Before September 11, the expense of the unused Queens site–$300,000 in rent and utilities annually–had come in for frequent questioning. Fortunately, it was never cut. Economic uncertainty breeds volatility–and volume. When NYBOT, like the New York Stock Exchange, reopened for trading the Monday after the attacks, volume soared. “We had two of our biggest days of the year that week,” says Hines. Without the spare site, NYBOT would have been out of business, rendering traditional business- interruption policies meaningless.
It is now axiomatic to say the world changed on September 11. But businesses, like individuals and governments, are struggling to understand just what that means. Some effects will prove to be temporary; others will endure. Certainly the events of September 11 have exacerbated problems that had already emerged, especially the slowing of the economy and the hardening of the insurance markets.

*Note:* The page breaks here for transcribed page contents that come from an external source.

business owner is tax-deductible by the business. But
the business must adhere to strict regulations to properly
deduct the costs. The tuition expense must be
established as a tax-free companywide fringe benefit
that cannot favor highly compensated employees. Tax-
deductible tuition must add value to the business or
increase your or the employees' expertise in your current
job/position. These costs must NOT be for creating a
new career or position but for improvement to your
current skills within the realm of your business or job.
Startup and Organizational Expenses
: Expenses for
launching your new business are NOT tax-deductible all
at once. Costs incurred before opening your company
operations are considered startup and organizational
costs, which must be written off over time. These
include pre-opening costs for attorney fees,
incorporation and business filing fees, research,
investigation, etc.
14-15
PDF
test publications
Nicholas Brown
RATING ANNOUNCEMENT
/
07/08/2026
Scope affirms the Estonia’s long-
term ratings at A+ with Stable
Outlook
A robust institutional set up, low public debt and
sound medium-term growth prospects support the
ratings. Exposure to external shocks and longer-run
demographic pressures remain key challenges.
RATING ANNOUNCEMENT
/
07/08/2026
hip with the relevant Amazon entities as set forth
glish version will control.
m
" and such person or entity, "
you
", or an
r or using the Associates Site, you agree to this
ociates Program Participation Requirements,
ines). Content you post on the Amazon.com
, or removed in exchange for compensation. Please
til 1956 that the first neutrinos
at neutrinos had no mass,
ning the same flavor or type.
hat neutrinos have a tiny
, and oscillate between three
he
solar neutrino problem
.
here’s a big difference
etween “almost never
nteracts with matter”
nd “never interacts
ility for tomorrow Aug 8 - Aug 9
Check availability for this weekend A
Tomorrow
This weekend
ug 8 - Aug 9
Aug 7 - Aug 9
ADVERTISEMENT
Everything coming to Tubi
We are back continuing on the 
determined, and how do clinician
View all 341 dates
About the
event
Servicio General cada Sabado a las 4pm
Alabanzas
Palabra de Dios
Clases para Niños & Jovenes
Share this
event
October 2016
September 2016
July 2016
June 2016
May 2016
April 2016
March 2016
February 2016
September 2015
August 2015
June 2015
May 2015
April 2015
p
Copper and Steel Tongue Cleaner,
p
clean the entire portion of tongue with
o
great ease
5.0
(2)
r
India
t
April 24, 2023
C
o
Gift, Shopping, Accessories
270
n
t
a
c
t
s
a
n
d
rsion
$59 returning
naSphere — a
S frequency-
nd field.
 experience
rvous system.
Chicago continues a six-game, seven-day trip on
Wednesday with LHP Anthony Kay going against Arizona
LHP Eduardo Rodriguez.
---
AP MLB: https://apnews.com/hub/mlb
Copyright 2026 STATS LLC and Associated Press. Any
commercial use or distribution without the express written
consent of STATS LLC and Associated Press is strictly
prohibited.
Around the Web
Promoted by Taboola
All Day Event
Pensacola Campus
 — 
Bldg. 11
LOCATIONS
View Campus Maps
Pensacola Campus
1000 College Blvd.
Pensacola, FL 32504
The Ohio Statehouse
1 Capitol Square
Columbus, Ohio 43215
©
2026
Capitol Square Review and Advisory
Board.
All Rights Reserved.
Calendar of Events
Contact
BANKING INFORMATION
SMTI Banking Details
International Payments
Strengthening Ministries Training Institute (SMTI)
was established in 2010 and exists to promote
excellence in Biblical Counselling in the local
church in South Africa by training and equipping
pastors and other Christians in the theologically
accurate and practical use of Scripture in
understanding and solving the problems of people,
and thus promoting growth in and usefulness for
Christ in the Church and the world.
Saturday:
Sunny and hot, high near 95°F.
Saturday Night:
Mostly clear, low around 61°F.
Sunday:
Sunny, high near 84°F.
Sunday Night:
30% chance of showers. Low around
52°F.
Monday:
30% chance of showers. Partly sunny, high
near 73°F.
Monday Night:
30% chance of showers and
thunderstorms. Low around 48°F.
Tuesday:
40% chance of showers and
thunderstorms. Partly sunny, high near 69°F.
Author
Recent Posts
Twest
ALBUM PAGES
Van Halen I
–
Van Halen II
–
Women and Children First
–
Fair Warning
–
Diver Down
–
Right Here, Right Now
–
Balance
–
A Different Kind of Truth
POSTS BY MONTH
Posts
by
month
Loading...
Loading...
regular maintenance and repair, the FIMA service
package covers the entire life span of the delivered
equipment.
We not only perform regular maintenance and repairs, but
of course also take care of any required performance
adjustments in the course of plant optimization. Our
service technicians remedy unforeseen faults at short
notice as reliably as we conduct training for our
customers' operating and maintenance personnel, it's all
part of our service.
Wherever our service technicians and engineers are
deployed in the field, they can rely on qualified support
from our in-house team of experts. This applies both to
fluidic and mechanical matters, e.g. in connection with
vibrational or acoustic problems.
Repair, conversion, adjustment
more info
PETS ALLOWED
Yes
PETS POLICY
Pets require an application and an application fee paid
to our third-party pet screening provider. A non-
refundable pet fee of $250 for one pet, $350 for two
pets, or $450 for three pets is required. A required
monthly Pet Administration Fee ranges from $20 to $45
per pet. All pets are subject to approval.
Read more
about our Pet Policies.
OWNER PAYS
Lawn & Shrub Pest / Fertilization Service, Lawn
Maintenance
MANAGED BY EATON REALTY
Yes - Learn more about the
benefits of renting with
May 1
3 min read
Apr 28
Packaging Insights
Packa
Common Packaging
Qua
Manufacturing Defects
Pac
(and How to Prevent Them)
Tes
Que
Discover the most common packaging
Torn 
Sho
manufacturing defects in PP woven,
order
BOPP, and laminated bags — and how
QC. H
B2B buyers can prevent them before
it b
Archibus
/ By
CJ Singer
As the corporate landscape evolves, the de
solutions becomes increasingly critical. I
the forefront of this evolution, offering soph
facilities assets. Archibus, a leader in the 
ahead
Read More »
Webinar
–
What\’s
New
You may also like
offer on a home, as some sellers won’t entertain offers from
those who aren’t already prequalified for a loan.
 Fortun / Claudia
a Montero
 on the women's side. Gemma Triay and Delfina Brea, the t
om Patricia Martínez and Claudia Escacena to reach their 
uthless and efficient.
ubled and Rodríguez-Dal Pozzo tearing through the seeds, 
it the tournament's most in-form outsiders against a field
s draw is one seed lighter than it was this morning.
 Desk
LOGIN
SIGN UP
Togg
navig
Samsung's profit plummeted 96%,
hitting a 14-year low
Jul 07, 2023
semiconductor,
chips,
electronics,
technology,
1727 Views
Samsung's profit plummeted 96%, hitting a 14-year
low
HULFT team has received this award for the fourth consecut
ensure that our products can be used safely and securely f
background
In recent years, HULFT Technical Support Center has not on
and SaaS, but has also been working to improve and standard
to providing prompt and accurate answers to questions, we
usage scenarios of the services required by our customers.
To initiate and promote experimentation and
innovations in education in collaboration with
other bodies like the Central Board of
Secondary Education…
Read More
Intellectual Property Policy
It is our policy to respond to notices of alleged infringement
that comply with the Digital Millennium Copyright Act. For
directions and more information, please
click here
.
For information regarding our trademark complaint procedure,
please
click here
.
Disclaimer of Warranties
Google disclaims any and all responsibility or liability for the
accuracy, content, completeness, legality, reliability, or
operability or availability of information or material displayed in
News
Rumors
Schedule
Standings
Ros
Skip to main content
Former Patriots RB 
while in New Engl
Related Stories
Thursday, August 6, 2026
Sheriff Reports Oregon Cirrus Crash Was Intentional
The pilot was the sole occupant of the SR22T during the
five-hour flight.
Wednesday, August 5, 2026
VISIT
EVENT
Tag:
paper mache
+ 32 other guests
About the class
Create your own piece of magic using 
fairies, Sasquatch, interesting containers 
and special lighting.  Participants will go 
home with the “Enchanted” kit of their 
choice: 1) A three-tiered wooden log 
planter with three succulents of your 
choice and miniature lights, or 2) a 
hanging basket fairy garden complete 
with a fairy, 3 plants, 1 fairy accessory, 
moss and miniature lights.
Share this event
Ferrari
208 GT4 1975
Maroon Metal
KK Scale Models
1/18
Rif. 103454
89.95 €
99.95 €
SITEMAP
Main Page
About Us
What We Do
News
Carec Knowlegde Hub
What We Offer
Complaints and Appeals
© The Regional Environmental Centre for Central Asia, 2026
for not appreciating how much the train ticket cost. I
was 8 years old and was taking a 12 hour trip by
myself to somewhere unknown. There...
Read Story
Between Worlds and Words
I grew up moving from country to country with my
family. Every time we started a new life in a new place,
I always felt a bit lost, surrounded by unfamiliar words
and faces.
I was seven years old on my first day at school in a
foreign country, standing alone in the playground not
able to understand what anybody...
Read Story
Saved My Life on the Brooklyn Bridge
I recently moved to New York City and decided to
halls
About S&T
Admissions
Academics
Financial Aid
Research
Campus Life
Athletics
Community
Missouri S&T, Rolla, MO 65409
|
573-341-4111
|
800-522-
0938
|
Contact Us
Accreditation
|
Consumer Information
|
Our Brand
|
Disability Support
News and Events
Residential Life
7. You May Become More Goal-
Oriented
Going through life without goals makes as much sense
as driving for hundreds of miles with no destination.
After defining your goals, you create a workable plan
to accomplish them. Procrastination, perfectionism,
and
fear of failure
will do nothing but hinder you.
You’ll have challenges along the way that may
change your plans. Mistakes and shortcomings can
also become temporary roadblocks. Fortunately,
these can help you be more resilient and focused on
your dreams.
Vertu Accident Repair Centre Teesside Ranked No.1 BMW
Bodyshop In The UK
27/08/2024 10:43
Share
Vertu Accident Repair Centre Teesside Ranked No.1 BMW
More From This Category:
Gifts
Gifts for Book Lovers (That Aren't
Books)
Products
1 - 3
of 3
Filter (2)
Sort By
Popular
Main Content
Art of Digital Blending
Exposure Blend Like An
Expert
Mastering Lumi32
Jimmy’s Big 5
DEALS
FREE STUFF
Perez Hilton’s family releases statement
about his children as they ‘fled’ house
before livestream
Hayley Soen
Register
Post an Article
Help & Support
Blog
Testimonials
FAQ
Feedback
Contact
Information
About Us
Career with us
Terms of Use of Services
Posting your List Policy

And some corporate policy debates–the risks of just-in-time sourcing, for example, or the merits of centralized versus decentralized workplaces–have intensified in the wake of the bombings.
One fundamental difference for business, and in particular for finance executives, is the recalibration of risk. Until now, domestic political risk played a fairly minor role in most U.S. business calculations. But going forward, U.S. companies will need to think more along the lines of a Walter Hines. On issues ranging from treasury operations to travel policy, CFOs in companies of every size must weigh the likelihood and possible impact of a terrorist act on their people and operations.
Clearly, a top priority–and possibly a top expense–will be to adjust to a drastically altered definition of disaster recovery, one that goes far beyond insurance and the IT backup plans honed during Y2K preparations. “Most people focused on resumption of their technology operations; those were restored pretty quickly,” says Donald Christian, a partner with PricewaterhouseCoopers LLP’s risk management practice.
But neither the Y2K preparations nor the 1993 truck bombing of the World Trade Center prepared companies for the loss of life or the possibility that office space would be permanently demolished. “The risk assumptions have changed,” says Christian, who suggests that companies must reassess everything from basic transportation to long-accepted practices such as just-in-time manufacturing. “Plans made during 25 years of peace and prosperity must be reconsidered in an environment of war and terrorist threats.”
He notes that Ford closed five assembly plants when parts delivery was disrupted. “Would the automotive industry have foreseen that a disaster in lower Manhattan would cause Ford to shut down plants?” he asks.
“Most companies channel their communications services to one vendor to get better pricing,” he adds. Now, as they did for Y2K, companies must assess whether the business benefits of such dependence on vendors outweigh the potential risks. “There is a big emphasis on communications, power infrastructure, and the extended supply chain,” says Christian.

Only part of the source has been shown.